How do I develop my inner potential and at the same time contribute to the well-being of humanity? According to the teachings of the Bahá’í Faith, each individual has a “twofold moral purpose” in life. Our first purpose is to strive to improve our own inner character. The second is to have a constructive effect on those around us.
Each person is like a “mine rich with gems of inestimable value.” We all have internal gems, so to speak: our God-given potentialities. These gems, however, need to be uncovered, refined and polished before they can show their beauty and benefit the world.
In order to develop any human potential, education is needed. “Lack of a proper education,” states Bahá’í scripture, deprives an individual “of that which he does inherently possess.” Through education, the mine of inner potential “reveals its treasures,” and “enables mankind to benefit therefrom.”
God has sent divine educators, born from age to age, to help humanity progress. Moses, Jesus, Buddha and Muhammad each inspired humanity to a new level of development.
Baha’u’llah, Baha’is believe, was the most recent of these educators.

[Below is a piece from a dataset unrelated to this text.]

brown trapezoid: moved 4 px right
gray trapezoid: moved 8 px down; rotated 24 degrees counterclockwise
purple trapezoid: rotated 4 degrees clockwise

Baha’u’llah taught that all human beings were created by God to “carry forward an ever-advancing civilization.” The ways in which a civilization advances — in business, ethics, governance, the use of science, technologies and art, in providing for the well-being and safety of communities — all depend, ultimately, upon the character of its people.

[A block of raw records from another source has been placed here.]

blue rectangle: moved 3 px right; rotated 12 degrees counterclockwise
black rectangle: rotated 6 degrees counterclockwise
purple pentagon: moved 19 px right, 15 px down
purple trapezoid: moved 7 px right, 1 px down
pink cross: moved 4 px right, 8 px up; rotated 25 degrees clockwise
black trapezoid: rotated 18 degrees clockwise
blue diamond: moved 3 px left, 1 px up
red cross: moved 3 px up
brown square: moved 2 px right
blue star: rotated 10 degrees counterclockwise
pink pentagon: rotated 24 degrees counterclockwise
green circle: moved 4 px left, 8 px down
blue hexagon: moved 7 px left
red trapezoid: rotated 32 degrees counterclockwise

In fostering good character, these virtues — or gems — are vitally important: truthfulness; joyfulness; purity; peacefulness; justice; creativity; and servitude to humanity. These gems exist potentially in everyone, and are the beauty of the soul. When virtues are lacking, people suffer. When virtues shine in abundance, people and communities thrive.
If you wish to develop your inner potential and contribute toward the well-being of others, keep in mind the twofold moral purpose: strive to improve yourself through material and spiritual education. As the gems treasured within you become mined and polished, you contribute to the betterment of the world.